THUNDER BAY – (Zester Daily) – At a time of year when most people are fixated on berries and peaches, corn and tomatoes, it’s also the season to get excited about onions — not just any old allium but a heritage sweet onion harvested by hand in Walla Walla, Washington.

Walla Walla Sweets are the unheralded heirloom stars of summertime. Juicy, mild and sweet, they are at their best in all of the great (and easy) meals of the season: grilled with sausages, caramelized for burgers, sliced raw for salads and more.

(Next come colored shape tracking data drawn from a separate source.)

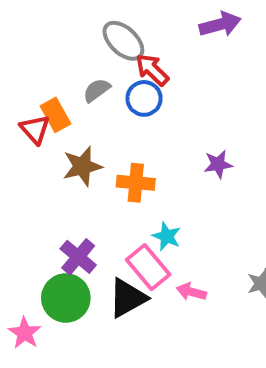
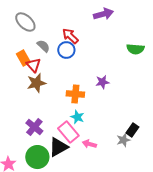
gray ellipse: (123, 41) -> (25, 22), moved
gray semicircle: (97, 90) -> (43, 46), turned 80
red triangle: (35, 129) -> (33, 65), moved
orange cross: (136, 183) -> (75, 94), moved
green circle: (66, 298) -> (37, 157), moved

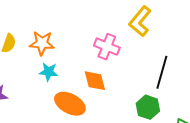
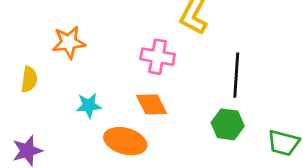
orange star: (42, 43) -> (69, 42), moved

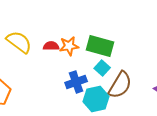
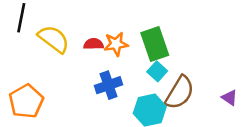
green rectangle: (100, 46) -> (155, 44), turned 56
blue cross: (76, 82) -> (109, 85), moved

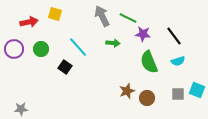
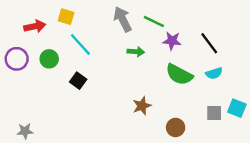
cyan line: (78, 47) -> (80, 44), moved
green semicircle: (149, 62) -> (179, 75), turned -40
brown star: (127, 91) -> (142, 106), moved
brown circle: (147, 98) -> (176, 127), moved

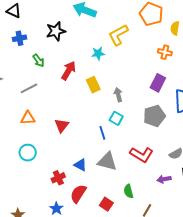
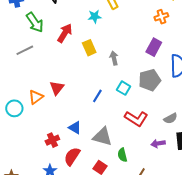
orange cross: (165, 52) -> (161, 17), turned -32
green arrow: (38, 60) -> (35, 22), size x1.5
orange triangle: (28, 118) -> (36, 97), moved, turned -35
cyan square: (116, 118) -> (124, 88), moved
blue line: (102, 133) -> (97, 96), turned 48
cyan circle: (28, 153) -> (14, 108), moved
gray triangle: (107, 161) -> (102, 137), moved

Fresh and delicate in terms of both flavor and handling, Walla Walla Sweets are in season right now — and with a very limited supply from a handful of family growers, they won’t last long.

Older than Vidalias

Long before Walla Walla became renowned as an American Viticultural Area, this valley in southeastern Washington was the agricultural hub for a surprisingly sweet onion brought to the region from Corsica by a French soldier named Pete Pieri. According to all accounts, Pieri immigrated to Walla Walla with the seed in the late 19th century and began cultivating it commercially in 1900.

Grower Michael Locati’s great-grandfather, Joe, worked for Pieri for four years before going out on his own in 1909. He joined other Italian immigrant families, mainly from Milan and Calabria, who settled in this valley to become small-scale produce farmers, cultivating a seasonal onion now known as the Walla Walla Sweet.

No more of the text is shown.